Hervé Mukulu

A Beni, les militaires vendent leurs rations à la population.

A Beni, la troisième ville de la province du Nord-Kivu à l’Est de la RD Congo, les produits alimentaires faisant partie de la ration des militaires dans cette base opérationnelle se retrouvent sur les stands des commerçants. Pourtant ces produits sont interdits de vente.

Depuis plus d’une année, les Forces Armées  de la République Démocratique du Congo mènent des opérations militaires de grande envergure contre les milices rebelles étrangères et nationales (ADF/Nalu, May may,…) qui commettaient  des massacres sur les populations civiles jusqu’ au début de cette année. Opération ‘Sokola’.

Pour leurs rations, les militaires sont dotés en vivres qui ne peuvent être commercialisé. Ces sont des concentrés adaptés à la nutrition d’un militaire en opération. Malheureusement quand on fait le tour des boutiques et alimentations à Matonge (le quartier chaud de Beni) les produits faisant parties de la ration des militaires occupent une proportion non négligeable sur les stands.

La situation est la même dans les quartiers résidentielles où dans certaines parcelles les mêmes produits sont exposés à la vente. Alors que dans les boutiques et alimentations la vente est faite par des commerçants ; dans les quartiers, c’est par les épouses des militaires ou leurs proches.

Ces produits sont si distinctifs qu’on ne peut les confondre avec les autres produits à part le riz. Il s’agit des certaines marque des haricots, de farine de maïs qui sont proposés dans de sacs de 5, 10, 25 Kg et plus ; des boites de conserves contenants de petits poids, des accessoires comme les sucres, le thé,… qui se vendent à la vue et au su de tous malgré l’interdiction. Le riz qui est une dotation de la Mission d’Observation des Nations Unies au Congo des est le même que celui qui se trouve sur le marché. LA MONUSCO l’achète en Uganda, un pays voisin, pour le distribuer au militaire.

Les fournisseurs.

Chaque commerçants a son fournisseur qu’il n’est sensé dévoiler sous aucun prétexte. Comme le journaliste doit garder l’anonymat de sa source au prix de vie, le commerçant garde ainsi la discrétion sur son fournisseur. En contrepartie, le fournisseur lui assure sa protection. Et si par malheur, il est arrêté, son fournisseur l’en sortiras sans qu’il ait subi aucun préjudice. Ce qui veut dire qu’il doit être un haut gradé pour pouvoir s’imposer.
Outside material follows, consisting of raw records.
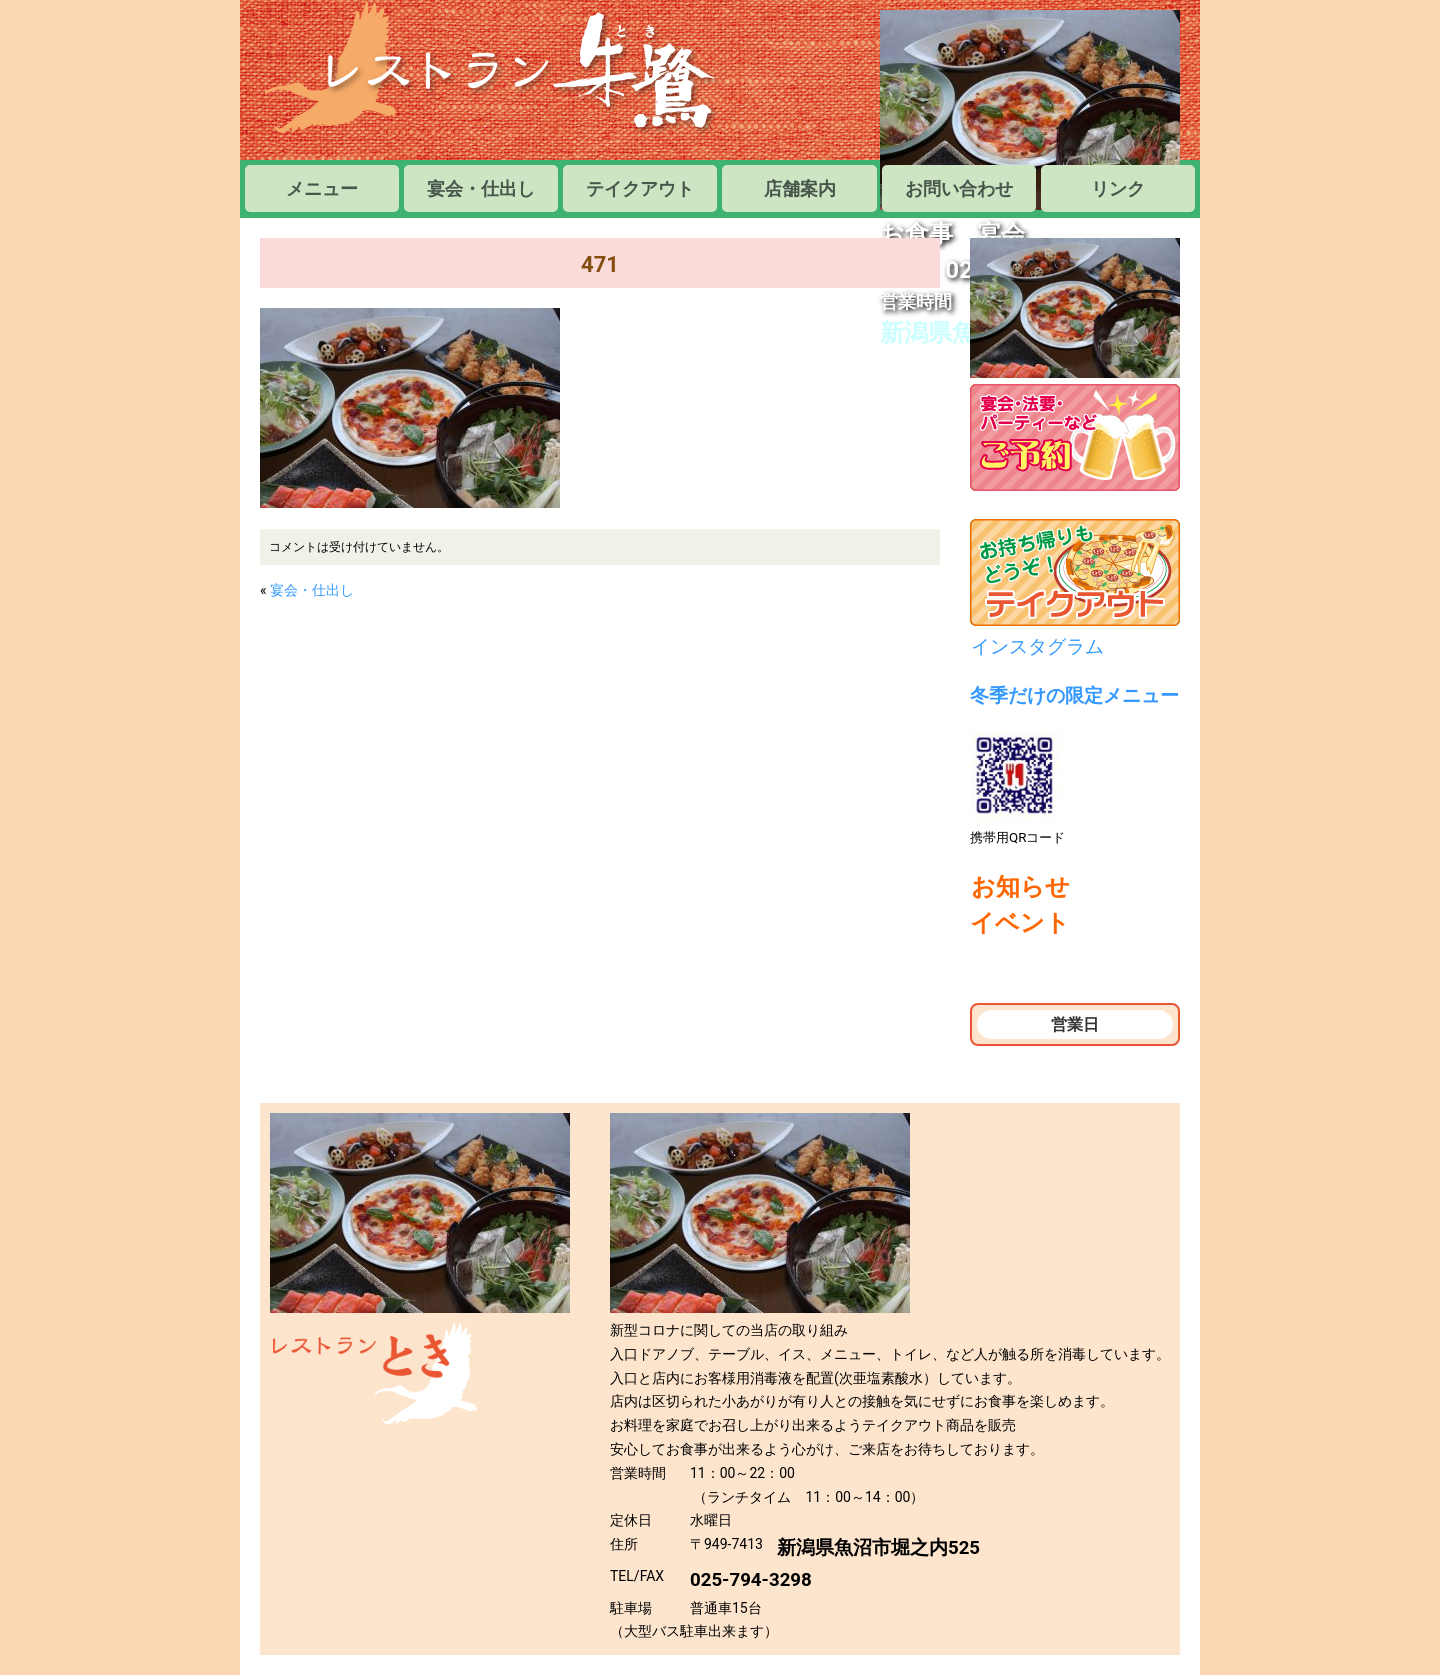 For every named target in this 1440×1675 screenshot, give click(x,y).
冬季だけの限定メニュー (1074, 696)
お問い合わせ (959, 188)
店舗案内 (800, 188)
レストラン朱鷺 (495, 70)
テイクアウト (640, 188)
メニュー (331, 188)
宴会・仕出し (481, 188)
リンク (1118, 188)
Selon  les indiscrétions d’un commerçant, il révèle que chaque bataillon a son S4, il se peut ça soit celui chargé de la logistique et du ravitaillement. Il reçoit ainsi la quantité affectée à son bataillon. Sur ordre du commandant du bataillon, il prélève une partie de la ration qu’il va vendre pour résoudre certains besoins urgents dont la hiérarchie n’a pas encore envoyé l’argent ou n’a en pas envoyé suffisamment tel que le carburant, les réparations  des engins et surtout, la bière à volonté.

Ainsi, à chaque niveau  hiérarchique, un S4 prélève une portion de la ration qui  est vendue à un commerçant en lui assurant une protection contre toute poursuite. A la fin de la chaine, le militaire aussi, pour nouer les deux bouts du mois, il vend une portion de ce qu’il reçoit. C’est pourquoi même au camp militaire de l’OZACAF/Beni certains cartons sont exposés en attente des clients. De toute façon, sans des condiments supplémentaires ces aliments n’ont pas de gout. Il peut en vendre une portion soit  pour trouver les frais des condiments ou acheter la nourriture locale.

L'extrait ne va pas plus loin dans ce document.